> _REQUIRED ACTION_:
What lines of the data include the string "Sign"? Copy them all.

> _MATERIAL PROVIDED_:

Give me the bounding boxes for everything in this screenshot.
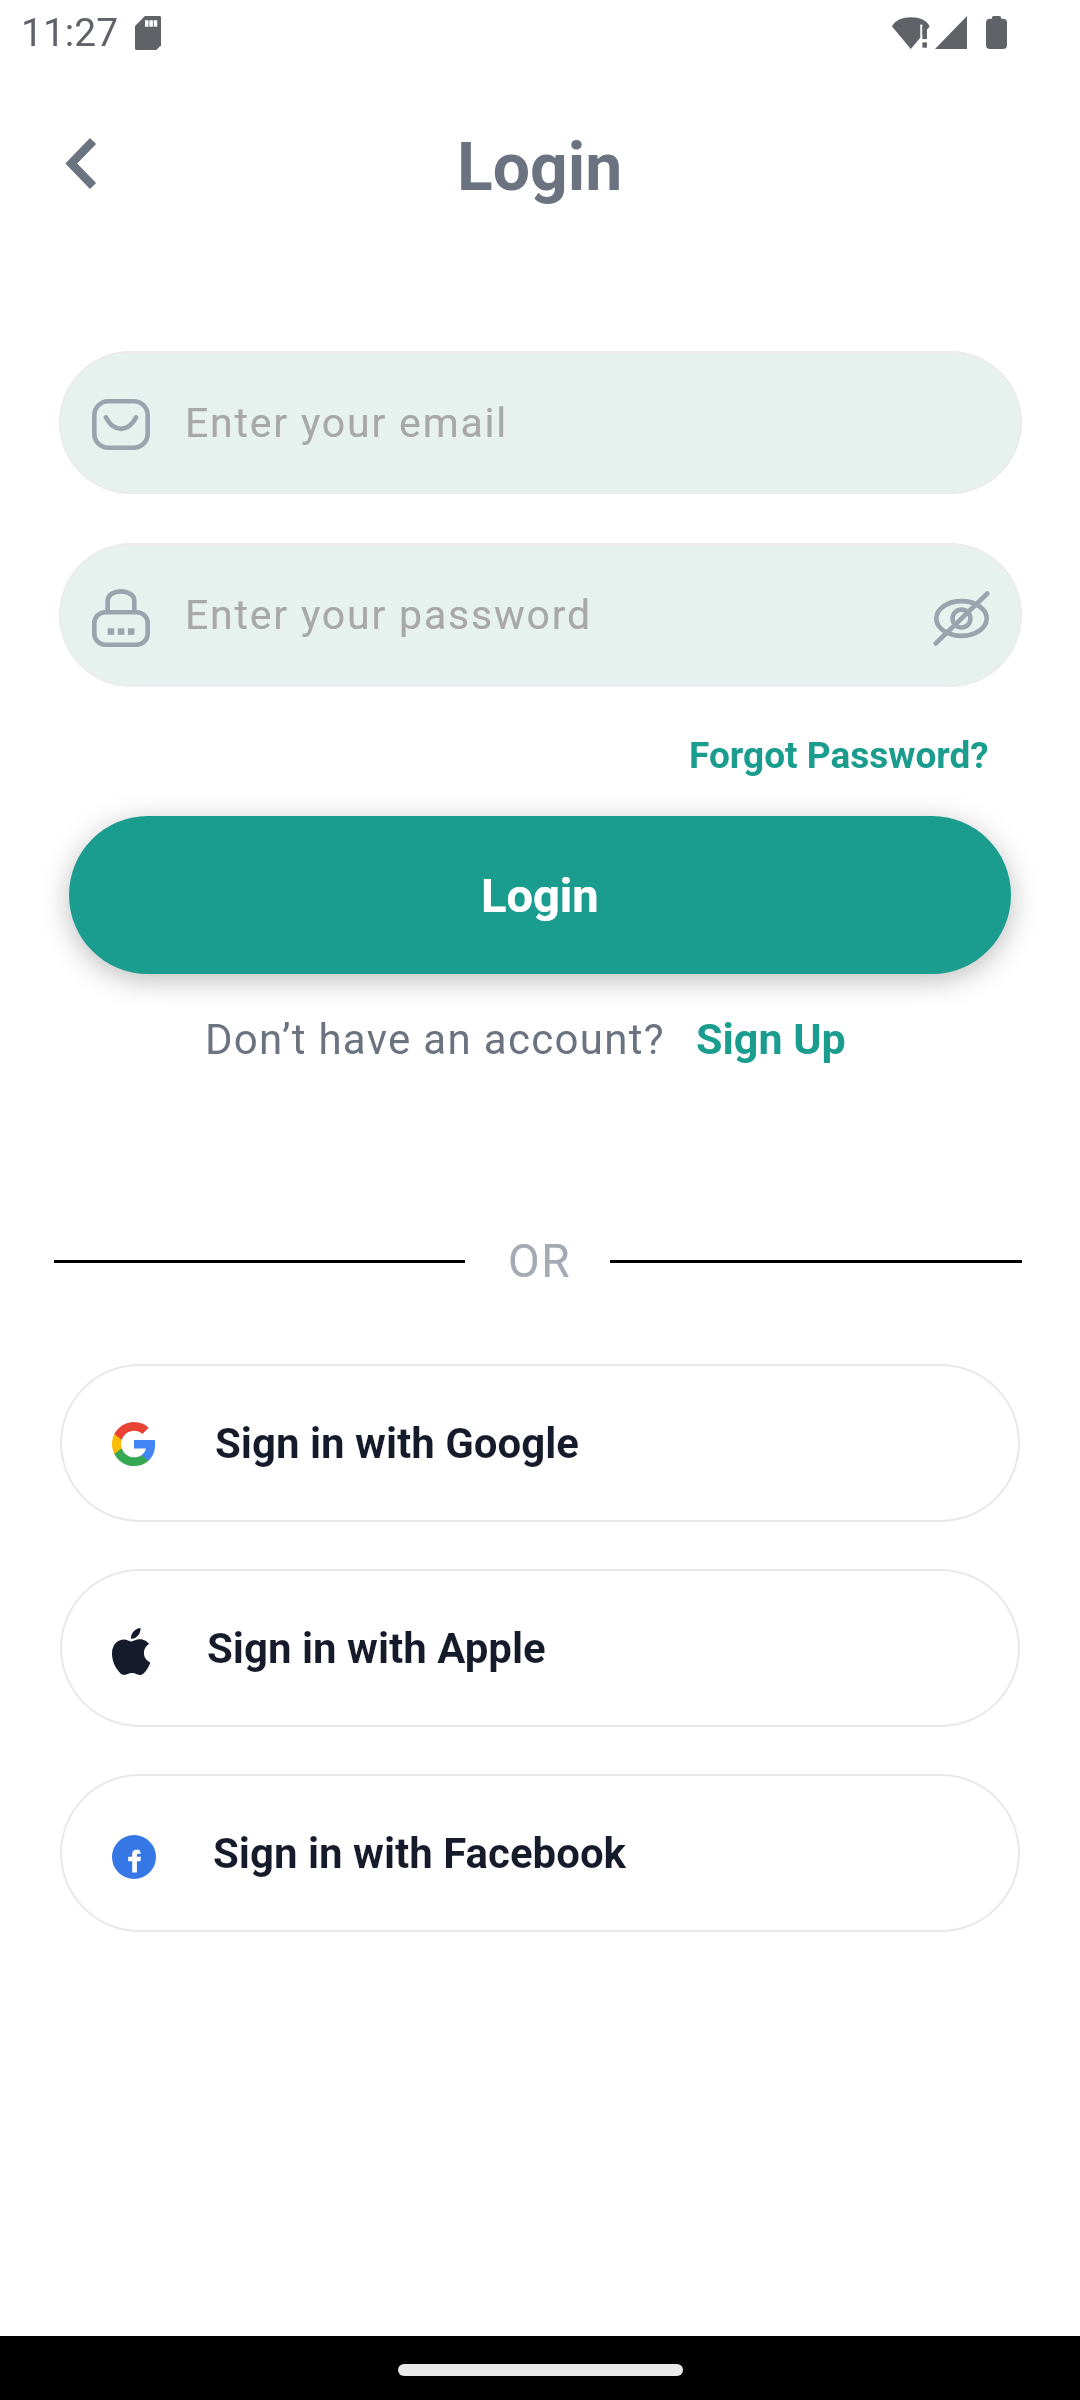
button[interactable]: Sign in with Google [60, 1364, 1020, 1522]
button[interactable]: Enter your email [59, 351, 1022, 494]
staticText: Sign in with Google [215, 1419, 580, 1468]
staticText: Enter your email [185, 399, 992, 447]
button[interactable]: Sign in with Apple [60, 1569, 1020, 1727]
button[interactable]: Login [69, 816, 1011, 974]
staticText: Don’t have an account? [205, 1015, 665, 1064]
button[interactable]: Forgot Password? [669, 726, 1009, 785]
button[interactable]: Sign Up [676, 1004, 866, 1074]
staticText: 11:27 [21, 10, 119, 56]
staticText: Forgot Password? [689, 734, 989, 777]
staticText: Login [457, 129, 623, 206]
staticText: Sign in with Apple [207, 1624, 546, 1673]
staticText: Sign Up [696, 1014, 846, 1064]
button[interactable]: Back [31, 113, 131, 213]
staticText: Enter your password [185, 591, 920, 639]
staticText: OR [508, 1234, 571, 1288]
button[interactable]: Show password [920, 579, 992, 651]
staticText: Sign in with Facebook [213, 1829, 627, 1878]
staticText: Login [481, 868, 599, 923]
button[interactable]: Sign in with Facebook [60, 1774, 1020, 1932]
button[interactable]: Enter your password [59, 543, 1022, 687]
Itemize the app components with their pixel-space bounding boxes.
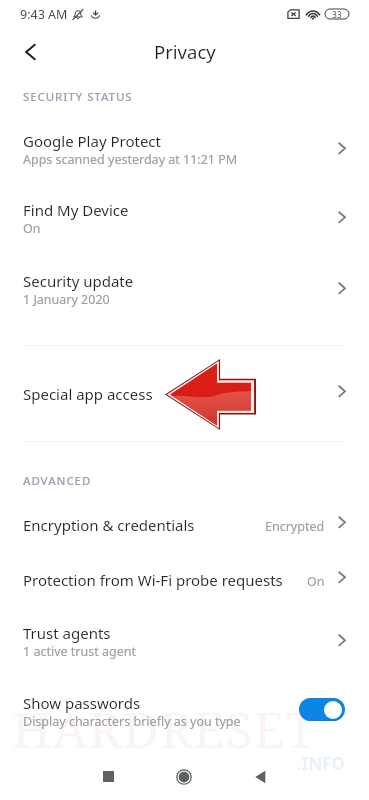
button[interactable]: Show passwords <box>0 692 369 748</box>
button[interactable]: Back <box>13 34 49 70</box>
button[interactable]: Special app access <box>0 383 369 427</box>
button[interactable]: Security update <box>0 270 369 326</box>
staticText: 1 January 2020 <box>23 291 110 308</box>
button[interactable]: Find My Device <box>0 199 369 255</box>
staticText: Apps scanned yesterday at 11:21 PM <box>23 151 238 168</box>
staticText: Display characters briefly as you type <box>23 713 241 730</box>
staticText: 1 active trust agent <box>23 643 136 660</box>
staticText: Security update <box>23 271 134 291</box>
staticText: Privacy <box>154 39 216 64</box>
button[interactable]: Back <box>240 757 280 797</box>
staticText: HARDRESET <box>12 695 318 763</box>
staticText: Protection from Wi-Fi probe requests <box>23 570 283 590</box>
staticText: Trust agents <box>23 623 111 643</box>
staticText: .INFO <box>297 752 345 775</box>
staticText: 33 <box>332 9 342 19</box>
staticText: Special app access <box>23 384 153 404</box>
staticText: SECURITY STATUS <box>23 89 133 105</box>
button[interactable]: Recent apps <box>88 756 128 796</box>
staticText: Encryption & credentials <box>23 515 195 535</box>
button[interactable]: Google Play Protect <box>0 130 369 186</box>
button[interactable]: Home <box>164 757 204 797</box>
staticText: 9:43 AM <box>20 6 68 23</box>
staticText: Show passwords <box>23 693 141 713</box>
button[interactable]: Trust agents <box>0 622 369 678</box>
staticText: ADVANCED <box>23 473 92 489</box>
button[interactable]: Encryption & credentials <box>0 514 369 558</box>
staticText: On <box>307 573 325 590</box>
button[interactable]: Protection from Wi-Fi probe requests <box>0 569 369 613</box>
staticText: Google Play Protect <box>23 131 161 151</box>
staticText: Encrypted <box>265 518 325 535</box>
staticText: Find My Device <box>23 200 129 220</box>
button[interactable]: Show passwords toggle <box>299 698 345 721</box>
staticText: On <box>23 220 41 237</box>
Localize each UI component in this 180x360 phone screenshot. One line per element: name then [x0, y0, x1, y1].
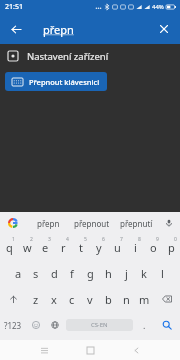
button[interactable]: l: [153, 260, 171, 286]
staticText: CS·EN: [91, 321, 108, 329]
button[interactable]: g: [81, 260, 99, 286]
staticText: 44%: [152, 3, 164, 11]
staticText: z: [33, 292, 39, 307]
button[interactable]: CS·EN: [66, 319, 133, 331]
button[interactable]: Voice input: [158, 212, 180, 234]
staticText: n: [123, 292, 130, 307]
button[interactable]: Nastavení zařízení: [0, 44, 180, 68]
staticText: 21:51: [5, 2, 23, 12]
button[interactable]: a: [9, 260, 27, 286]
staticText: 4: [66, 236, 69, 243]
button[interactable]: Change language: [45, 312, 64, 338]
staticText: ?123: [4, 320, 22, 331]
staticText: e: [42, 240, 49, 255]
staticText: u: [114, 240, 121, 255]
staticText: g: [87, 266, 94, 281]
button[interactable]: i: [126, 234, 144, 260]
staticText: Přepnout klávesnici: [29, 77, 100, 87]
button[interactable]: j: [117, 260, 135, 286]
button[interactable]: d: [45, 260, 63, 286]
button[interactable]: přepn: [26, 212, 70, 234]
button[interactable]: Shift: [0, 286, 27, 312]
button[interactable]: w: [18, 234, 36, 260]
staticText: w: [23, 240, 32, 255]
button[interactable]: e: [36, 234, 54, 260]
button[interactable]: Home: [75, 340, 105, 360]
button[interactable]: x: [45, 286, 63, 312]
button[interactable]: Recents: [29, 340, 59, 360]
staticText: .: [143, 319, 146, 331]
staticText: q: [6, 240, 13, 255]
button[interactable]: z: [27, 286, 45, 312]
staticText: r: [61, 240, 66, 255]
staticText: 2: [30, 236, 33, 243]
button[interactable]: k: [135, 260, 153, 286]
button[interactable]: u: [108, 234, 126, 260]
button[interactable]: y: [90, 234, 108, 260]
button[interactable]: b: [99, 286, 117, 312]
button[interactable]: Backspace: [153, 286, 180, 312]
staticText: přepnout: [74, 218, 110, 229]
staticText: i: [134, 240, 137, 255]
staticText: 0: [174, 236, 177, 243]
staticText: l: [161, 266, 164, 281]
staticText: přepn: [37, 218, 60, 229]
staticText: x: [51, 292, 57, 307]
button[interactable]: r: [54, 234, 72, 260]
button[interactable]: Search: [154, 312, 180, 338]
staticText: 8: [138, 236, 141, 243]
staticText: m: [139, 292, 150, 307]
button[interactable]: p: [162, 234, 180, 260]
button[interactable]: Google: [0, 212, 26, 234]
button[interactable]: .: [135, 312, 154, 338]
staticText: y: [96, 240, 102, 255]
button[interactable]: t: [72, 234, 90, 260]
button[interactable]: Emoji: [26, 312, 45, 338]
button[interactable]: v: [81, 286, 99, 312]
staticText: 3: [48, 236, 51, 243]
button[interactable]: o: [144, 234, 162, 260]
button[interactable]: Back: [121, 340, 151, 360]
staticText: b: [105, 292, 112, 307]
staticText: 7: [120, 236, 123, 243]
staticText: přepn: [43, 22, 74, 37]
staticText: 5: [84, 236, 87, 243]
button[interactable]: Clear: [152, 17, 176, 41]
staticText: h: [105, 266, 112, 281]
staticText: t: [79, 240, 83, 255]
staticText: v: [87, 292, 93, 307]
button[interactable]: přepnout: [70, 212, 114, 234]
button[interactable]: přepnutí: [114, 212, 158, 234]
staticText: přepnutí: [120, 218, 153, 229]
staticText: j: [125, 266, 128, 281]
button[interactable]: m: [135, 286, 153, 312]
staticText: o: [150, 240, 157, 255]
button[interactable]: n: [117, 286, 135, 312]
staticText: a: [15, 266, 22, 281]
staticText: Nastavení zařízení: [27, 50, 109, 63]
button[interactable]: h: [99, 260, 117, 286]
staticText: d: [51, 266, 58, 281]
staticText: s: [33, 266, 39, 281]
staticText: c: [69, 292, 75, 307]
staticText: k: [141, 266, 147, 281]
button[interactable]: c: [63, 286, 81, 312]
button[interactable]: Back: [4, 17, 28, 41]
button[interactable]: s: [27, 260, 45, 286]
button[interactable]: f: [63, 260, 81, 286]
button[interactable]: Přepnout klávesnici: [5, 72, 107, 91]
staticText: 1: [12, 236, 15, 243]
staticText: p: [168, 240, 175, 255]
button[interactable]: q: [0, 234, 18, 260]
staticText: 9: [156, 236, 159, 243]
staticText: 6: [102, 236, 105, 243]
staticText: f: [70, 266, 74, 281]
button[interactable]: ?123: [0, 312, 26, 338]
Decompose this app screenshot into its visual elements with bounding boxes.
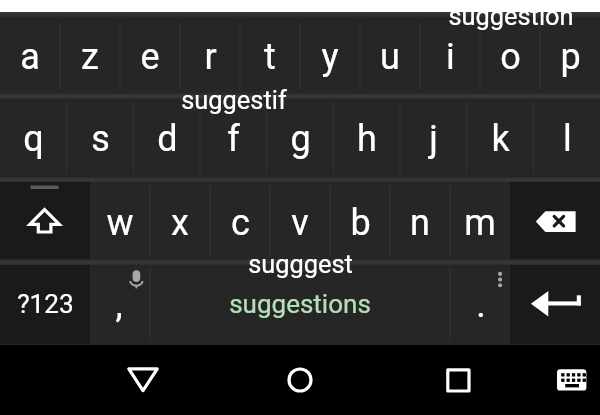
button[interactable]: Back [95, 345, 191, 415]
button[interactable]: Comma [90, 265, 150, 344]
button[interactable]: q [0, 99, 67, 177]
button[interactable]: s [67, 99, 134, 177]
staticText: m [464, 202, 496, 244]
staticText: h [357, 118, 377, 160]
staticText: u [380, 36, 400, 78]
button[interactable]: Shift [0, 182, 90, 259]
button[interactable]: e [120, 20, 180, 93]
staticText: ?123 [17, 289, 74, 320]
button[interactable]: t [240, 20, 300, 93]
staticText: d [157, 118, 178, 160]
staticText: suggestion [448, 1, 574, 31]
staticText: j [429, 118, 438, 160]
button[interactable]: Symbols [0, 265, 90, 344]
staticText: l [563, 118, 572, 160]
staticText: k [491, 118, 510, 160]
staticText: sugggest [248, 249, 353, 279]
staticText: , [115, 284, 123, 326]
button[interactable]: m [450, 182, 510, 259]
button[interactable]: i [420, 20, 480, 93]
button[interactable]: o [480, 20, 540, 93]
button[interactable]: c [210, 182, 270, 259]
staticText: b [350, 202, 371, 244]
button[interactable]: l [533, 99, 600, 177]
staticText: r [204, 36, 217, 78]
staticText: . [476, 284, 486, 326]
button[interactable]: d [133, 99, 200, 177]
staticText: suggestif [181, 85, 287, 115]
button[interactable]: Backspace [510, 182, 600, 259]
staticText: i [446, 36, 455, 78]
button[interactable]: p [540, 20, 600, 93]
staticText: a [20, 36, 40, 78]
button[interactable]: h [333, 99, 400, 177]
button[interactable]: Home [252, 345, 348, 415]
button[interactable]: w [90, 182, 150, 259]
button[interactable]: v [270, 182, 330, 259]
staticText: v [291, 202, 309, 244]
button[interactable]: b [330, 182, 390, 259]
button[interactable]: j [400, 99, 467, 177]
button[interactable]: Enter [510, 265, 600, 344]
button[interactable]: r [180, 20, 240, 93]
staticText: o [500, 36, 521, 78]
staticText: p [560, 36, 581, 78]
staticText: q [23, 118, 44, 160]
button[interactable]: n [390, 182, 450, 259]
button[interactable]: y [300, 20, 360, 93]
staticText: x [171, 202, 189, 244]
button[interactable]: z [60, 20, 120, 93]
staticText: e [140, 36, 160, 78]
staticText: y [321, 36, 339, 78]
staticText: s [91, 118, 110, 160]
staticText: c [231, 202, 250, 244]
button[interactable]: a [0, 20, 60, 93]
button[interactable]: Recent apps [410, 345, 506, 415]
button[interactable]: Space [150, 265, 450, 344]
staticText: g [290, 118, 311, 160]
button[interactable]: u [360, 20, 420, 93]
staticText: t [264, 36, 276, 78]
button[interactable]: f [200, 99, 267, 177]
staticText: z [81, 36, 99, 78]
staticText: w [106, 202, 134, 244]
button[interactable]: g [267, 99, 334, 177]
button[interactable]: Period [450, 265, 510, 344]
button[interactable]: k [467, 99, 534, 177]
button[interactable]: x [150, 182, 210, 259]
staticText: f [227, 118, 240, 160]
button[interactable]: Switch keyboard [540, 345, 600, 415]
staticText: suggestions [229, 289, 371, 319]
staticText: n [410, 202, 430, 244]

> _RESPONSE AREA_:
button[interactable]: Sign in with Google [60, 1364, 1020, 1522]
staticText: Sign in with Google [215, 1419, 580, 1468]
button[interactable]: Sign in with Apple [60, 1569, 1020, 1727]
button[interactable]: Sign Up [676, 1004, 866, 1074]
staticText: Sign in with Apple [207, 1624, 546, 1673]
staticText: Sign Up [696, 1014, 846, 1064]
staticText: Sign in with Facebook [213, 1829, 627, 1878]
button[interactable]: Sign in with Facebook [60, 1774, 1020, 1932]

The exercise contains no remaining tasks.